The Daytona Speedway Crash Highlights The Extreme Forces At Work During a Car Accident
The recent high-speed crash-up at Daytona speed way illustrates the violent forces at work during a car crash in spectacular fashion. Perhaps a little too spectacular for the fans seated close to the action as fragments of the cars were hurled through the barrier protecting the fans. When a massive object like an engine block gets moving at high speed the amount of potential energy is increased exponentially. Anyone getting impacted by flying debris would be in serious trouble. The forces withing the car are just as powerful. When a car suddenly stops or changes directions the drivers and passengers are subjected to extreme G forces. If not properly secured and protected the G forces at work on a drive while a car is slammed into a wall can break bones, cause damage to the brain as the brain is pressed against the inside of the skull and even damage soft tissues within the body.
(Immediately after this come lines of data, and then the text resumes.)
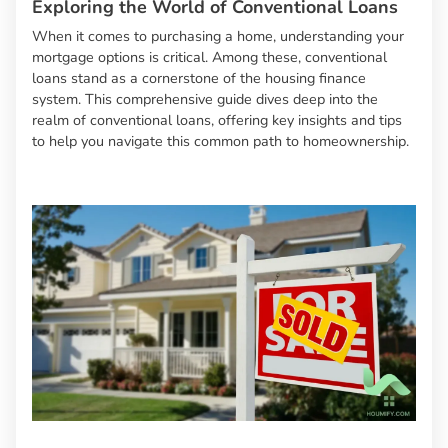
Exploring the World of Conventional Loans
When it comes to purchasing a home, understanding your
mortgage options is critical. Among these, conventional
loans stand as a cornerstone of the housing finance
system. This comprehensive guide dives deep into the
realm of conventional loans, offering key insights and tips
to help you navigate this common path to homeownership.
While the professional drivers of the stock cars have the latest in safety technology from the engineered roll cages, five-point seat belts that hold a driver safely to the seat even when the car is flipping end over end, to the fireproof suits that give the driver some time to get out is the car is burning the average driver on Florida's roadways do not. While safety equipment has certainly improved leaps and bounds over the past couple of decades the extreme forces of acceleration on the human body during a car crash can leave a both an immediate trauma and lasting medical effects.
As an experienced car crash attorney I have seen the effects of auto accidents on my clients for many years. Most of the time these terrible accidents are the result of carelessness or irresponsibility from one or more parties. Drivers should slow it down near intersections and check their mirrors twice before changing lands. A few simple driving habits can go along way to avoiding the terrible and long-lasting effects of a violent car crash.